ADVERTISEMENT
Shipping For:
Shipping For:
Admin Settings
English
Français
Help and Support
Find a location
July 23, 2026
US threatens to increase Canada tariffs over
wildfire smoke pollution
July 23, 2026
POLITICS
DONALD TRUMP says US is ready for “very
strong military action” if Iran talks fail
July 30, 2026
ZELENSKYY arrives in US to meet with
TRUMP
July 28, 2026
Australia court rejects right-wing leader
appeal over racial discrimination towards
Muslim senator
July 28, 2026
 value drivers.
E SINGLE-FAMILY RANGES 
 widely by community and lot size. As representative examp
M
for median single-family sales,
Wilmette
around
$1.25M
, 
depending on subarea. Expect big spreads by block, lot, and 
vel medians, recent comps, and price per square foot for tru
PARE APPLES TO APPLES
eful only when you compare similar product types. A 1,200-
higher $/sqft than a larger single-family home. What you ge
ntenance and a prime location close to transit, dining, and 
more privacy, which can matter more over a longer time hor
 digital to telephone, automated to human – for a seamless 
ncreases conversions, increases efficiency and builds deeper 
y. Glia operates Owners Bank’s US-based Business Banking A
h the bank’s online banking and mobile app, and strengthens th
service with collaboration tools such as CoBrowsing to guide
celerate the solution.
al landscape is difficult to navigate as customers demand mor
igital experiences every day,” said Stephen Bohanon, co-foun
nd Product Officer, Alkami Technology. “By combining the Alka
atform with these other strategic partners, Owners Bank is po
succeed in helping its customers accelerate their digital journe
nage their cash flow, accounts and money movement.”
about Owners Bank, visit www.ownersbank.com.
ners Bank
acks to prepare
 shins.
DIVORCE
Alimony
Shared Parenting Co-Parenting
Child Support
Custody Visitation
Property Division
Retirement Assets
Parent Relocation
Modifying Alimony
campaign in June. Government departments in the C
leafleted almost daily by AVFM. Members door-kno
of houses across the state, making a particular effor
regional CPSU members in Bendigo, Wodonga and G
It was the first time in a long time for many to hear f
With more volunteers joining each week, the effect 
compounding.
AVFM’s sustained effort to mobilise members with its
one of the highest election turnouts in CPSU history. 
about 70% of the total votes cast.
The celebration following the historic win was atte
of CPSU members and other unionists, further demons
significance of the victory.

────────────────

> Task statement
Find and copy each line of the data where "other" is present.

> Expected output
atform with these other strategic partners, Owners Bank is po
of CPSU members and other unionists, further demons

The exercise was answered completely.